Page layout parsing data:
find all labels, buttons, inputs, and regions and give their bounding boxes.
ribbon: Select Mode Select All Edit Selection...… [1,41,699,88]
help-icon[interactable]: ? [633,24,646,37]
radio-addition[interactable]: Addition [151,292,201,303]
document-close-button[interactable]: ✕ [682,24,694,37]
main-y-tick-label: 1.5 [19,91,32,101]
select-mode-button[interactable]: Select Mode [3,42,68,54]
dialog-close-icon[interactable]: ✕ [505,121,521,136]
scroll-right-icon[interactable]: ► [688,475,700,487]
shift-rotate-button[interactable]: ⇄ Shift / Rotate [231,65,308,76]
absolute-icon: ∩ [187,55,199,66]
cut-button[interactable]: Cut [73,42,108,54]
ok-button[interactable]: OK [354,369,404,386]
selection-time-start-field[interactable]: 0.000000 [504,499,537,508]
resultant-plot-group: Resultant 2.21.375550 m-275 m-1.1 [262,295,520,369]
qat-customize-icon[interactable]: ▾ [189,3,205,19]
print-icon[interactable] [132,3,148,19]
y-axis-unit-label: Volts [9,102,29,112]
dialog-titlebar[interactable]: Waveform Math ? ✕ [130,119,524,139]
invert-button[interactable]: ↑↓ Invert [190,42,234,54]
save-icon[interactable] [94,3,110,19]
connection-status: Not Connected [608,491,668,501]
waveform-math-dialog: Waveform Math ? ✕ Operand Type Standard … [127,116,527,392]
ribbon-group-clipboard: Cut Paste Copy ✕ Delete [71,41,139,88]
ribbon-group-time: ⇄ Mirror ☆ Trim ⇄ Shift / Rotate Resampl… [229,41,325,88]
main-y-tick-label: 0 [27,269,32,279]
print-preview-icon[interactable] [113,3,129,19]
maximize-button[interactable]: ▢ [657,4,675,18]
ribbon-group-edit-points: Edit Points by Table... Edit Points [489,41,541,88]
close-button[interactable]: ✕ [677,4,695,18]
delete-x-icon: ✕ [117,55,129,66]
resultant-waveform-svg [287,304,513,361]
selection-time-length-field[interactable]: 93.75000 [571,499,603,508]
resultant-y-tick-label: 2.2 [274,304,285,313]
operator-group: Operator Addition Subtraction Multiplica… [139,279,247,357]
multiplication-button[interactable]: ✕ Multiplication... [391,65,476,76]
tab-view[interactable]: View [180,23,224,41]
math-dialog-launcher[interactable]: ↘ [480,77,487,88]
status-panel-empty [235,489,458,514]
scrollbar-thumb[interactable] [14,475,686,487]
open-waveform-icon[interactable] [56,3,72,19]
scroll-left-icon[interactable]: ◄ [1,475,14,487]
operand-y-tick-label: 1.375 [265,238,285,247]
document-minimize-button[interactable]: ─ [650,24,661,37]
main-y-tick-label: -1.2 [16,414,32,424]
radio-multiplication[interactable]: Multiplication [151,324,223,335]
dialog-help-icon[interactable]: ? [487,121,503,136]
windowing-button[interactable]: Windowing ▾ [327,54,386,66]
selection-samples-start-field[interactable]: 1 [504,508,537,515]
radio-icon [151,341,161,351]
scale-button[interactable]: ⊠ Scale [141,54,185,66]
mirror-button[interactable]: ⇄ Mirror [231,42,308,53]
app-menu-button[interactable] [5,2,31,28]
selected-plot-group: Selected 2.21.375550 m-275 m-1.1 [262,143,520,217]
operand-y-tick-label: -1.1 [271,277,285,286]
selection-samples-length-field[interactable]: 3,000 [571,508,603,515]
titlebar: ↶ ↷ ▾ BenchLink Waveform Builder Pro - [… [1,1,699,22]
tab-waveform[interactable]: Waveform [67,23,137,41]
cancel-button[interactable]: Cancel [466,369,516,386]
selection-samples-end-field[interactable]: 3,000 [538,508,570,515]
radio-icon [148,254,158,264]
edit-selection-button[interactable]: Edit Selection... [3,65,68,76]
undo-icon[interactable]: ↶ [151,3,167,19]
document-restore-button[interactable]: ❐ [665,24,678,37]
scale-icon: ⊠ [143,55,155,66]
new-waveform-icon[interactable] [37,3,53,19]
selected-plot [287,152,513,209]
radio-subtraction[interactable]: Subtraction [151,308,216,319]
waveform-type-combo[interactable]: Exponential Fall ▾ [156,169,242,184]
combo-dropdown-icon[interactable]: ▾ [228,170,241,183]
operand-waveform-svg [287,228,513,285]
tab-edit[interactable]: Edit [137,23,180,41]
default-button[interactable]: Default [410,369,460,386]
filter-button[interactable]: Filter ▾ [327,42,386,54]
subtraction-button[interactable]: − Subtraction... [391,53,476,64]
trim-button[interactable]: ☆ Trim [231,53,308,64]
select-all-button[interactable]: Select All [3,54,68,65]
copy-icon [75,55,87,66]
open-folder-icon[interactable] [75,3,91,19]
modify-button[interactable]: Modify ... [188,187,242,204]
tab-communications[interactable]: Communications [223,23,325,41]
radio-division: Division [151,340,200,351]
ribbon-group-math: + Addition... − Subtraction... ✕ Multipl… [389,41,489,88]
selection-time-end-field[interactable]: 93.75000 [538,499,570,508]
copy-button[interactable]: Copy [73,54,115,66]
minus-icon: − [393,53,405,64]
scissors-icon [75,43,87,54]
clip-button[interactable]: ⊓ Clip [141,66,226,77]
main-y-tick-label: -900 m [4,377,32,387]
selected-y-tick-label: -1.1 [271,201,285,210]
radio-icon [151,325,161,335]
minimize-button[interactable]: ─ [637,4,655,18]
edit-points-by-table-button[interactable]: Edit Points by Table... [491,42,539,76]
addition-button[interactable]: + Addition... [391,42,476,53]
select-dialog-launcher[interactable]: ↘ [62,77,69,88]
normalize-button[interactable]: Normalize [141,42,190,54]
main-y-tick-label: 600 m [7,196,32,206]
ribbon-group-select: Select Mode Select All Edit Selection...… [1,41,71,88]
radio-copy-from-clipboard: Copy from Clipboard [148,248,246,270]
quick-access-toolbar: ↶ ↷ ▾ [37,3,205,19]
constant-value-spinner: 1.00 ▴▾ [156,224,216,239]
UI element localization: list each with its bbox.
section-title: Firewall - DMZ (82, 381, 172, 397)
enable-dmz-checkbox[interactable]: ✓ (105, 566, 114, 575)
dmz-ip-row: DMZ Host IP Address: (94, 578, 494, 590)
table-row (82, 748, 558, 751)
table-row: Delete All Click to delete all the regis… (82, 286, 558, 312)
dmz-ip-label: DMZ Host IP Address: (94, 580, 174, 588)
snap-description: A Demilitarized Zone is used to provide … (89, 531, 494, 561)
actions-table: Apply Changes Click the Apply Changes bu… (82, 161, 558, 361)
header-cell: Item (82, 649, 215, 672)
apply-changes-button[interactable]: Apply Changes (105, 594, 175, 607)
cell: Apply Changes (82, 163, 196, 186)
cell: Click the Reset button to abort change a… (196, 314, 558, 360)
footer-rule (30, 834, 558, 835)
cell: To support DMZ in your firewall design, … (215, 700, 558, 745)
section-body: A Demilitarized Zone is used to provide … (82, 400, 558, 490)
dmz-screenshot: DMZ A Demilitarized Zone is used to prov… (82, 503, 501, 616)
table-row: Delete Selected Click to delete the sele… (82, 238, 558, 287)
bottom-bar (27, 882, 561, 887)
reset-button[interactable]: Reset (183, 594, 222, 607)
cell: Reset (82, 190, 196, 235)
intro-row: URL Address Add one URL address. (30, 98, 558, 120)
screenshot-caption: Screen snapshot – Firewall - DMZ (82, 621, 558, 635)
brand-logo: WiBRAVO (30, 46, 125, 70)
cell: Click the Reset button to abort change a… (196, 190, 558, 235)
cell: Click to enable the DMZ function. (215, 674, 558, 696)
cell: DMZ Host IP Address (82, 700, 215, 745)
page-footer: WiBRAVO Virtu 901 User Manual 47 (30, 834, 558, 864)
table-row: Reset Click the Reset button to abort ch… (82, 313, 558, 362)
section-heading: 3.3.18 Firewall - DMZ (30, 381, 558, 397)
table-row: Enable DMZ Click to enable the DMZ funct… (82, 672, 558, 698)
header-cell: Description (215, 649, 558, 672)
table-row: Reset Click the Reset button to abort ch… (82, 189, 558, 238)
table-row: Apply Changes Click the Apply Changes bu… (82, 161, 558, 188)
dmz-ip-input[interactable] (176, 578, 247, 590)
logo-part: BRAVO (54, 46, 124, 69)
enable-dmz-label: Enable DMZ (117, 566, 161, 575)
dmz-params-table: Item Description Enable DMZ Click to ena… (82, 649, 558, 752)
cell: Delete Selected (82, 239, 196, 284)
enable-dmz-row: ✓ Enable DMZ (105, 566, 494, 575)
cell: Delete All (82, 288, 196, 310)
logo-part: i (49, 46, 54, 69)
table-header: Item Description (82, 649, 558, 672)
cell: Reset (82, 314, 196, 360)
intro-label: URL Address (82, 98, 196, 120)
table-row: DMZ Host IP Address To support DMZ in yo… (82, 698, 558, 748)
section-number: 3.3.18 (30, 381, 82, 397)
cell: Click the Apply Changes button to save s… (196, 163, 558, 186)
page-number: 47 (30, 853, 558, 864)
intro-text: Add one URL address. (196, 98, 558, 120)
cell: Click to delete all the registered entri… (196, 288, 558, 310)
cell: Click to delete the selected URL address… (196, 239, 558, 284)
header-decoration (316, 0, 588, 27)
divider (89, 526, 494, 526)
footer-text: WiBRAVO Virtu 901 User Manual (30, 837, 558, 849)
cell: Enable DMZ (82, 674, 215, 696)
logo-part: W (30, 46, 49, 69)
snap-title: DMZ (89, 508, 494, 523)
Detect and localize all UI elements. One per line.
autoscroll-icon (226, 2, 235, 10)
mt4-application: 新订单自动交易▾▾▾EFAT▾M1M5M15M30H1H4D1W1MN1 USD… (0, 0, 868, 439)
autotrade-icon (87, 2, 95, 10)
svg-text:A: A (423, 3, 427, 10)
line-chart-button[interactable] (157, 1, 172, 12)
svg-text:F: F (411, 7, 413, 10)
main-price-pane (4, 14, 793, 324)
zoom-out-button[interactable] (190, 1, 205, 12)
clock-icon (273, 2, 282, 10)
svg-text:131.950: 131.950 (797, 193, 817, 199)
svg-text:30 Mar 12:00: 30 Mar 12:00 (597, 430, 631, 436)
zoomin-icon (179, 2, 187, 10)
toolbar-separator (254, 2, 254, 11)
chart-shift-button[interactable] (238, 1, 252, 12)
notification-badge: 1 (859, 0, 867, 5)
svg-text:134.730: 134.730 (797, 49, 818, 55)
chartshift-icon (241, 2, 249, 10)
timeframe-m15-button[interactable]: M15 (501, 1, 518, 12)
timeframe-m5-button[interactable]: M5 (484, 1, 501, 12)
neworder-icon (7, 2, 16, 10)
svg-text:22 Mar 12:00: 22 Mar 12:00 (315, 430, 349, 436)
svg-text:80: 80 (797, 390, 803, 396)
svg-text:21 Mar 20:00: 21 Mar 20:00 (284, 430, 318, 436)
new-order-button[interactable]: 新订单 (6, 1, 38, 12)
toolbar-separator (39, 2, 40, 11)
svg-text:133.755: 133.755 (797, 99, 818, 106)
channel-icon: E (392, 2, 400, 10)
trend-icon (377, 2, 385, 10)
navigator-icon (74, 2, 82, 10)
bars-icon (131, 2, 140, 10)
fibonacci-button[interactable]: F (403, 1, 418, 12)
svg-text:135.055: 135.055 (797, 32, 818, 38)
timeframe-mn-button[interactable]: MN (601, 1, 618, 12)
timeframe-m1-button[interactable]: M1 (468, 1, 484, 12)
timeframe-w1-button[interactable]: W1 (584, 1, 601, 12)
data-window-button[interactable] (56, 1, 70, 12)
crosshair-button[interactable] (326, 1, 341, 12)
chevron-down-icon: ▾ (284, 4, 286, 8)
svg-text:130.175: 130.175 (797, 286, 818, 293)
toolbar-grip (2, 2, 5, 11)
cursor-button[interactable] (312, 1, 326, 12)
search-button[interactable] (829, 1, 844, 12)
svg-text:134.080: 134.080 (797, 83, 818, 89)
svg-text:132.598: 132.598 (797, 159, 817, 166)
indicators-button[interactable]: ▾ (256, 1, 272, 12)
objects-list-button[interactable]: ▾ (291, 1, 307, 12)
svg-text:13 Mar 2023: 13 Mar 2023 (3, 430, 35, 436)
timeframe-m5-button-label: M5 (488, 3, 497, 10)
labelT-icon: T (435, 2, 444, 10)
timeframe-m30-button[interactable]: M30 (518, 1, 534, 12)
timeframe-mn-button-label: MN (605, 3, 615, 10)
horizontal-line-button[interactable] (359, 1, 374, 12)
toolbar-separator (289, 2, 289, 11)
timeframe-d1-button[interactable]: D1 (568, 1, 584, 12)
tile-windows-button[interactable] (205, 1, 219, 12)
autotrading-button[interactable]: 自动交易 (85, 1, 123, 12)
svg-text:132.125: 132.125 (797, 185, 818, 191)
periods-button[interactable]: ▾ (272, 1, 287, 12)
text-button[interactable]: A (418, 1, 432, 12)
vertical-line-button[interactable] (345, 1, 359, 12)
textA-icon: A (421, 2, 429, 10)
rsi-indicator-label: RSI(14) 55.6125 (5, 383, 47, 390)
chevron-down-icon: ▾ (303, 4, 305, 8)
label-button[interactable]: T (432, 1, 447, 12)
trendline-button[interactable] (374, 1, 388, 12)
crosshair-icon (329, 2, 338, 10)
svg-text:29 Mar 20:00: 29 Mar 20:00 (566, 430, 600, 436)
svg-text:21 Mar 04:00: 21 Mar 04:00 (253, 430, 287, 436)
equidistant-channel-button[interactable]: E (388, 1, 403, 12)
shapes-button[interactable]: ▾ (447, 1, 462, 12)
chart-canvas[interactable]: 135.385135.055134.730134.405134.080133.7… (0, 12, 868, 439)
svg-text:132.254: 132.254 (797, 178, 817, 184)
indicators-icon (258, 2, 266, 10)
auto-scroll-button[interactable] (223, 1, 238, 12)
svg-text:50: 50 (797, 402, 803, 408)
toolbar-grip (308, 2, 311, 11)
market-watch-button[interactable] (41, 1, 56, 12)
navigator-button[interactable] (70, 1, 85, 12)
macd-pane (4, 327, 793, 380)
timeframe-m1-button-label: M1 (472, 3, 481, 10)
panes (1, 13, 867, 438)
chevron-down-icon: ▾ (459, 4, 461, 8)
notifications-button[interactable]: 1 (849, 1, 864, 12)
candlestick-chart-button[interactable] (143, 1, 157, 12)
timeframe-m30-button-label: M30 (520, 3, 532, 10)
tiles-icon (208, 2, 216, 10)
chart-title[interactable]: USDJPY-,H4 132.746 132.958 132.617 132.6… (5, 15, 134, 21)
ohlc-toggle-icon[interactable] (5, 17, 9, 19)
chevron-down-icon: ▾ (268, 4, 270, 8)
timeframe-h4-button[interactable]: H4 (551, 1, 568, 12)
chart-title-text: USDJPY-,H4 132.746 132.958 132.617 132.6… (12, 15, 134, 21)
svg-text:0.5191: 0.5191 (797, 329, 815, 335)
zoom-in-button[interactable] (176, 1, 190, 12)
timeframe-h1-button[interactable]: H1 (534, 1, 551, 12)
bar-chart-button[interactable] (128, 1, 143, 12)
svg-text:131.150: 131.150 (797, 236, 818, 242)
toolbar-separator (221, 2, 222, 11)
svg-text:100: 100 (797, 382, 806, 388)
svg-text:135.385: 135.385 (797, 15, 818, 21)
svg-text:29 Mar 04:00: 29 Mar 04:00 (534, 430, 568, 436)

* [ACTION ITEM]
With "Trim" as the word to match, copy each line of the records that has it.

* [REPLY]
ribbon-group-time: ⇄ Mirror ☆ Trim ⇄ Shift / Rotate Resampl… [229,41,325,88]
trim-button[interactable]: ☆ Trim [231,53,308,64]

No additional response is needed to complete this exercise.